Foundation Bearing Pressures using Jupyter and PyXLL (with videos) Mar 2023
Since early March, off and on (mostly on 😊), I have been working on improvements to this application. The iterative method is exposed to a surprising number of corner cases; I offer a short summary below.
- Polygon: defines the extent of the base of the foundation
- Load point (LP): defines the point of application of the vertical load
- Center of gravity (CG): defines the CG of a polygon
- Neutral axis (NA): defines the line of zero stress for the reduced polygon
Simple example of a rectangular footing showing reduced bearing area - Reduced polygon: defines the effective portion of the base of the foundation
- Quadrant: mathematics term
The user enters:
- the coordinates of a polygon, in clockwise or counterclockwise order
- the load point
The method of analysis is iterative.
The iterative method requires that the polygon be located in the first quadrant of the plane.
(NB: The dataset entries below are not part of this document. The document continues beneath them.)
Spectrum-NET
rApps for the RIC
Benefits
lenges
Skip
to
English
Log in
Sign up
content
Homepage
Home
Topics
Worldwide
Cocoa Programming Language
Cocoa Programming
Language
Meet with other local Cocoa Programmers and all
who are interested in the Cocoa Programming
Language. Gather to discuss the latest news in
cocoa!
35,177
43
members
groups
The program takes care of that internally; the user can locate the polygon on any XY coordinate system.
The CG of the input polygon is calculated.
Within the polygon, the iterative procedure will tend to converge if the LP is such that
![\[\begin{aligned} &{X}_{LP} < {X}_{CG} \text{$\;\;$and} \\ &{Y}_{LP} < {Y}_{CG} \end{aligned}\]](https://www.mathpax.com/wp-content/ql-cache/quicklatex.com-644ab466d0fb52b1bce81e4bddd90d20_l3.png "Rendered by QuickLaTeX.com")
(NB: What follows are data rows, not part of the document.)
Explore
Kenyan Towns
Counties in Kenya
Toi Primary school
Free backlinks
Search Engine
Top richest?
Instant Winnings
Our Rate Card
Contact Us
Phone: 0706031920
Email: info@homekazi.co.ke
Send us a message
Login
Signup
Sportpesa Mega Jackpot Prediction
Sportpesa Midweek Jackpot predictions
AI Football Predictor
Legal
that is, if the LP is lower left of the CG.
Internally, therefore, the program must rearrange the coordinate system to place the load point in the as-needed position. Turns out there are 8 possible transformations for an XY coordinate system (right click image to see in separate tab).
After the iteration is complete, the program returns:
- the load point
- the input polygon
- the input polygon CG
- the input polygon area
- the neutral axis of the reduced polygon
- the reduced polygon
- the reduced polygon CG
- the reduced polygon area
- the reduced area ratio
My Jupyter notebook can be used stand-alone or in conjunction with PyXLL.
Here are a few of the features.
- The footing is defined using a simple list of 2D coordinates, a closed polygon
- The single concentrated loading point is defined using simple 2d coordinates, a single point
- I built a Point class to allow easy manipulation of 2D coordinates
- I built a Points class to allow easy manipulation of lists of 2D coordinates
- I built a Section class with methods for determining and manipulating section properties such as determining the resultant polygon after a given line (neutral axis) makes multiple intersections in a given polygon (section perimeter).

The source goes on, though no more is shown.